In light of today’s Supreme Court ruling, our economic research team wanted to investigate where same-sex couples have been getting married in the United States.
Over the years, wedding officiating has been one of the most-requested professional services on Thumbtack, and we’ve helped thousands of couples in every state find someone to preside over their wedding ceremonies.
We looked at requests for wedding officiants in the last two years, specifically those that used terms like “same-sex” or “LGBT” in their request descriptions. We then looked at those requests as a percent of all requests on Thumbtack in that state, and ranked the states accordingly.
So which states have the highest rate of requests for officiants at same-sex weddings?
The top states in our ranking were New Mexico, Hawaii, Oklahoma, Iowa, and Delaware, all small states that had previously legalized same-sex marriage.
Unsurprisingly, the volume of requests for officiants at same-sex weddings was significantly higher in states where same-sex marriages had been legally recognized before today’s decision. For example, consider two neighboring states with similar populations: Pennsylvania legalized same-sex marriage in 2014, while Ohio did not recognize same-sex marriage before today. According to our data, Pennsylvania had 5 times the number of requests as did Ohio.

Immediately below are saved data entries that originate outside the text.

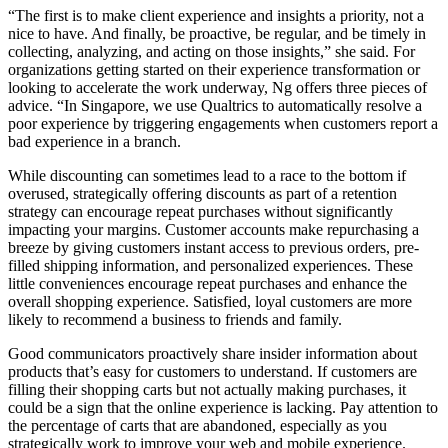
“The first is to make client experience and insights a priority, not a
nice to have. And finally, be proactive, be regular, and be timely in
collecting, analyzing, and acting on those insights,” she said. For
organizations getting started on their experience transformation or
looking to accelerate the work underway, Ng offers three pieces of
advice. “In Singapore, we use Qualtrics to automatically resolve a
poor experience by triggering engagements when customers report a
bad experience in a branch.
While discounting can sometimes lead to a race to the bottom if
overused, strategically offering discounts as part of a retention
strategy can encourage repeat purchases without significantly
impacting your margins. Customer accounts make repurchasing a
breeze by giving customers instant access to previous orders, pre-
filled shipping information, and personalized experiences. These
little conveniences encourage repeat purchases and enhance the
overall shopping experience. Satisfied, loyal customers are more
likely to recommend a business to friends and family.
Good communicators proactively share insider information about
products that’s easy for customers to understand. If customers are
filling their shopping carts but not actually making purchases, it
could be a sign that the online experience is lacking. Pay attention to
the percentage of carts that are abandoned, especially as you
strategically work to improve your web and mobile experience.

What makes this interesting? We know that same-sex couples live in every state in the U.S., but it turns out they have been almost exclusively choosing to celebrate their marriage with a ceremony in states that legally recognize it. According to Gallup, Pennsylvania has a smaller LGBT population than Ohio, but our data still shows far more requests for officiants at same-sex weddings there.
Same-sex wedding officiating has been such a popular request on Thumbtack that we recently added it as its own category, to make it even easier for same-sex couples to find someone to officiate their union. We’ll track the popularity of this request over time, and revisit what happens after today’s ruling, especially in those states near the bottom of the list.